Until now, Israel-based drug giant Teva Pharmaceuticals has faced resistance to its takeover of Mylan from Mylan itself. Now, opposition has come from outside Mylan, from American consumer groups.
“A takeover of Mylan by Teva is a bad deal for consumers,” eight U.S. consumer organizations asserted in a petition to the Federal Trade Commission (FTC) demanding that it block the deal, Globes reported.
Teva has bid over $40 billion to buy generic drug rival Mylan. But Mylan has been fighting the merger for months.
In the letter to FTC chair Edith Ramirez, the peititoners lamented the trend toward consolidation in the drug industry, noting that the acquisition of Mylan by Teva would bring together the two largest manufacturers of generic drugs in the country.
“This increased consolidation has already led to higher prices and to generic drug shortages. Along with exacerbating the current drug shortages of these medications, a merger between the two largest generic manufacturers would likely eliminate more manufacturing facilities, leading to reduced production and creating other shortages of generic and specialty drugs. We call on the FTC to thoroughly investigate the merger and take steps to block it,” the letter read.
Data attached to the letter claims that 80 percent of U.S. prescriptions are for generic drugs because their prices are so much lower than branded drugs, resulting in savings of $1.5 trillion in 2004-2013. The organization adds that consolidation in the generic market has led to price rises, which have more than doubled. The letter added that many Americans simply cannot afford generic drugs.

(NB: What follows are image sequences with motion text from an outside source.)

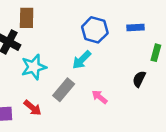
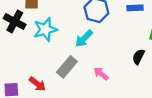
cyan star: (34, 67) -> (45, 29), moved

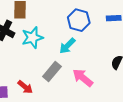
pink arrow: (101, 74) -> (83, 78), size x1.5

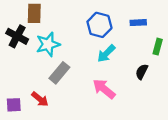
cyan arrow: (67, 46) -> (106, 53), moved
gray rectangle: (52, 72) -> (59, 73), moved

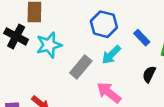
blue rectangle: (138, 23) -> (142, 38), moved, turned 49
gray rectangle: (59, 73) -> (81, 67), moved

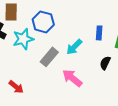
blue hexagon: (104, 24) -> (43, 22), moved
blue rectangle: (142, 38) -> (99, 33), turned 48

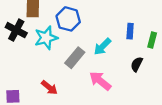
red arrow: (16, 87) -> (49, 87), moved

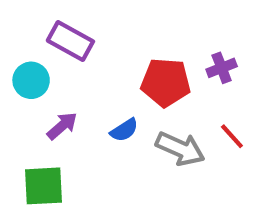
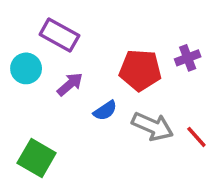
purple arrow: (62, 126) -> (70, 84), moved
red line: (232, 136) -> (196, 137), moved
green square: (43, 186) -> (37, 158), turned 33

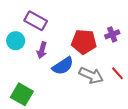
purple arrow: (70, 84) -> (42, 50), turned 147
blue semicircle: (105, 111) -> (63, 66), size x1.5
red line: (196, 137) -> (117, 73), moved

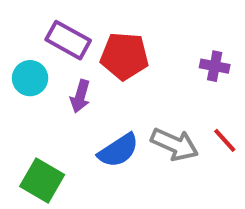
purple cross: (112, 34) -> (215, 66), turned 32
red pentagon: (84, 42) -> (124, 56), moved
blue semicircle: (63, 66) -> (118, 150), moved

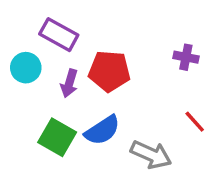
red pentagon: (124, 56) -> (109, 71), moved
gray arrow: (175, 144) -> (151, 155), moved
green square: (42, 181) -> (57, 137), moved

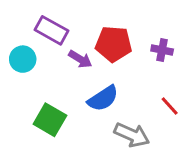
red pentagon: (109, 71) -> (114, 44), moved
purple arrow: (69, 83) -> (80, 59), moved, turned -75
blue semicircle: (102, 130) -> (103, 99), moved

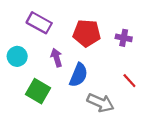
cyan circle: (23, 59) -> (17, 56), moved
purple arrow: (80, 59) -> (57, 58), moved, turned -138
blue semicircle: (103, 99) -> (79, 75), turned -35

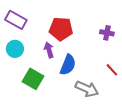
purple rectangle: (39, 23) -> (16, 20), moved
red pentagon: (87, 33) -> (61, 29), moved

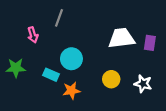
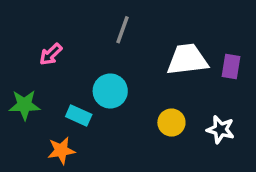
gray line: (59, 18) -> (122, 30), moved
pink arrow: (33, 35) -> (51, 54), turned 63
orange star: (71, 91) -> (61, 151), moved

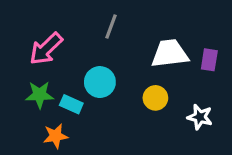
pink arrow: (51, 54) -> (46, 49), size x1.6
green star: (24, 105) -> (40, 95), moved
yellow circle: (171, 123) -> (155, 98), moved

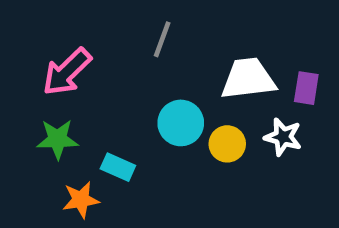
cyan circle: (100, 82) -> (181, 123), moved
cyan rectangle: (71, 104) -> (118, 167), moved
white star: (200, 117) -> (283, 137), moved

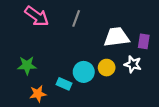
pink arrow: (67, 72) -> (37, 16), moved, turned -100
cyan circle: (181, 123) -> (84, 72), moved
cyan rectangle: (118, 167) -> (64, 84), moved

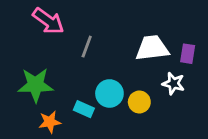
gray line: (76, 18) -> (87, 47), moved
green star: (27, 65) -> (36, 85), size x1.4
yellow circle: (107, 68) -> (139, 102), moved

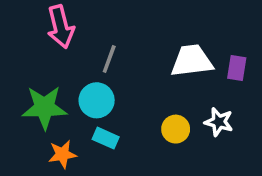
pink arrow: (48, 21) -> (61, 27), turned 40
white star: (173, 84) -> (219, 122), moved
cyan circle: (109, 93) -> (97, 100), moved

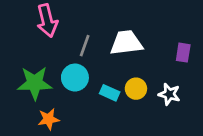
white trapezoid: (192, 61) -> (126, 43), moved
yellow circle: (176, 129) -> (136, 89), moved
cyan rectangle: (106, 138) -> (110, 93), moved

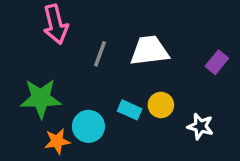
purple rectangle: (183, 53) -> (217, 62), turned 30
cyan circle: (75, 78) -> (88, 126), moved
white star: (169, 94) -> (200, 126), moved

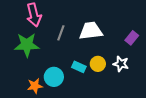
green star: (41, 98) -> (27, 45), moved
white star: (200, 126) -> (121, 64), moved

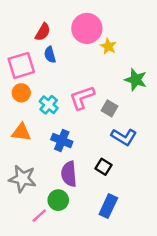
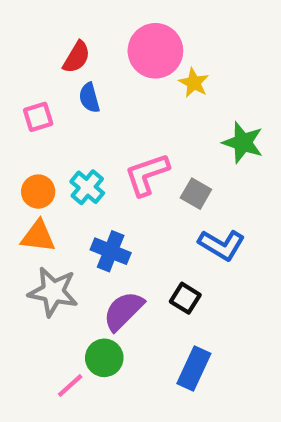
pink square: (21, 65) -> (38, 117), size x0.6
orange circle: (21, 93) -> (38, 192), moved
purple semicircle: (69, 174) -> (123, 311), turned 50
gray star: (22, 179) -> (53, 292), moved

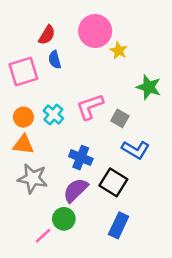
pink square: (38, 117) -> (23, 71), size x1.6
blue cross: (111, 251) -> (81, 158), moved
black square: (185, 298) -> (113, 182), size x1.5

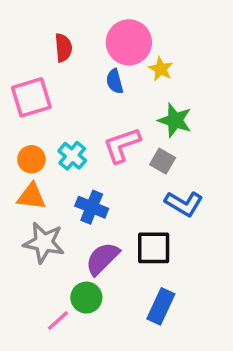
red semicircle: (47, 35) -> (63, 48), turned -36
blue semicircle: (55, 60) -> (115, 81), moved
green star: (149, 87) -> (175, 120), moved
blue cross: (81, 158) -> (92, 207), moved
black square: (113, 182) -> (154, 248), turned -32

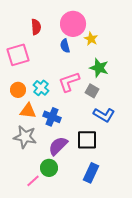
orange triangle: (31, 197) -> (28, 111), moved

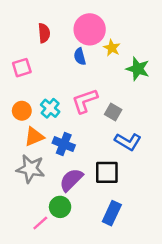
pink square: (18, 55) -> (22, 68), size x0.7
green star: (99, 68) -> (138, 69), moved
orange triangle: (28, 111) -> (34, 137), turned -30

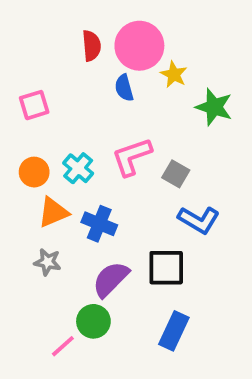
red semicircle: (44, 33) -> (92, 46), moved
gray star: (30, 169) -> (48, 262), size x0.6

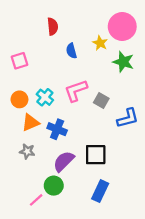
pink circle: (139, 46) -> (122, 27), moved
blue L-shape: (199, 220) -> (128, 118), moved, turned -45

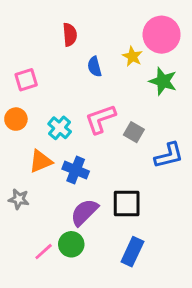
orange circle: (19, 99) -> (16, 119), moved
gray star: (27, 151) -> (19, 199), moved
pink line: (36, 200) -> (44, 252), moved

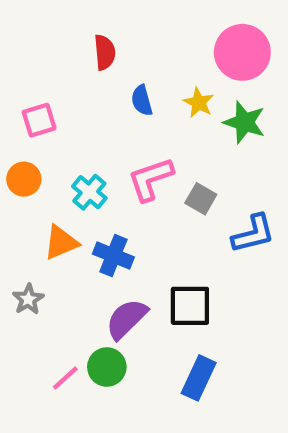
yellow star: (132, 56) -> (199, 103), moved
gray star: (19, 199) -> (28, 299), turned 30

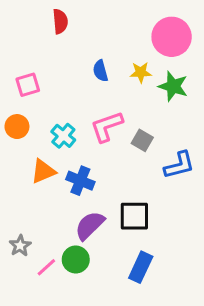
red semicircle: (105, 52) -> (60, 21), moved
yellow star: (199, 103) -> (141, 72), turned -30
gray star: (28, 299) -> (20, 246), moved

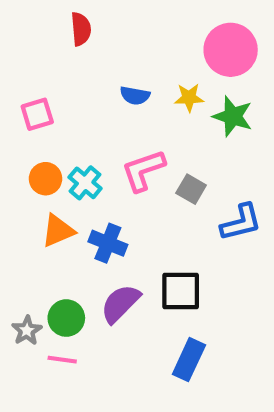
blue semicircle: (100, 71) -> (135, 96), turned -65
orange circle: (17, 127) -> (46, 179), moved
green circle: (76, 259) -> (66, 318), moved
pink line: (46, 267) -> (62, 360), turned 50

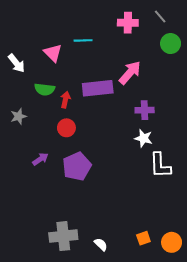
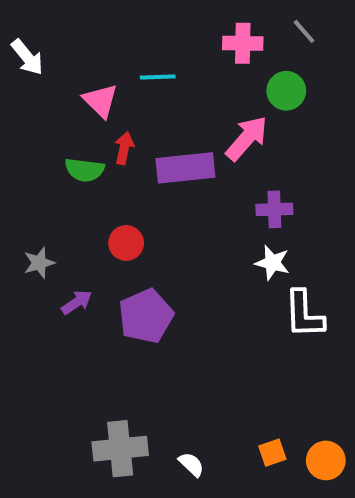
green circle: (171, 44) -> (286, 91), moved
white arrow: (16, 63) -> (27, 57), moved
red arrow: (65, 100) -> (124, 148), moved
gray star: (19, 116) -> (39, 263), moved

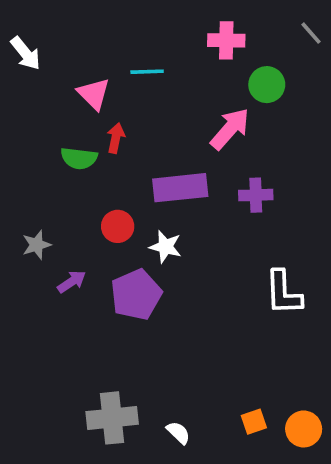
gray line: (304, 31) -> (311, 33), moved
purple rectangle: (185, 168) -> (180, 188), moved
white star: (272, 263) -> (166, 247), moved

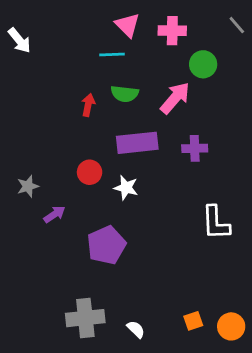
pink triangle: (94, 94) -> (127, 25), moved
green semicircle: (79, 158) -> (125, 94), moved
purple pentagon: (136, 295) -> (106, 245), moved

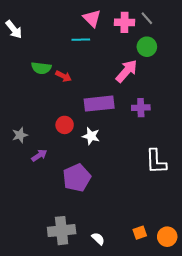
gray line: (237, 25) -> (147, 18), moved
green semicircle: (125, 94) -> (41, 68), moved
red arrow: (88, 105) -> (64, 76), turned 105

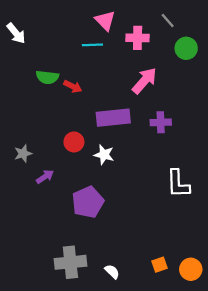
pink cross: (125, 22) -> (138, 38), moved
green circle: (147, 47) -> (186, 48), moved

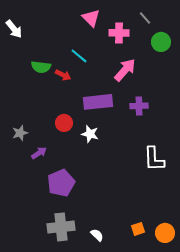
cyan line: (92, 45) -> (79, 56), moved, turned 42
purple pentagon: (88, 202) -> (61, 183), moved

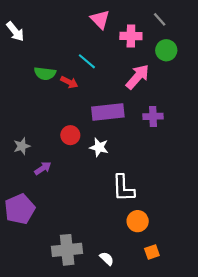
green circle: (161, 42) -> (166, 50), moved
white L-shape: (154, 159) -> (123, 188), moved
purple pentagon: (61, 183) -> (20, 209), moved
orange circle: (165, 233) -> (138, 221), moved

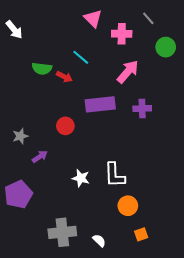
green circle: (166, 50) -> (166, 47), moved
white star: (99, 147) -> (81, 178), moved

Mylan executives welcomed the opposition by consumer groups. Mylan CEO Heather Bresch said, “The letter sent by the consumer organizations further shines a spotlight on how control of the merged Teva/Mylan company would reduce competition. This transaction also would serve to eliminate the only major generics company that is not driven by significant branded business interests, thereby silencing one of the strongest advocates for the generics industry.”
Teva said in response, “A combined Teva and Mylan would create an industry-leading and dependable supplier of the broadest portfolio of high quality medicine to consumers across global markets. This combination will create a more efficient platform for the benefit of customers and consumers.”
Addressing monopoly issues, Teva said it is “confident it can make any necessary divestitures to achieve antitrust clearance. Teva filed for U.S. HSR antitrust clearance several months ago and has initiated the pre-merger notification process with the European Commission”.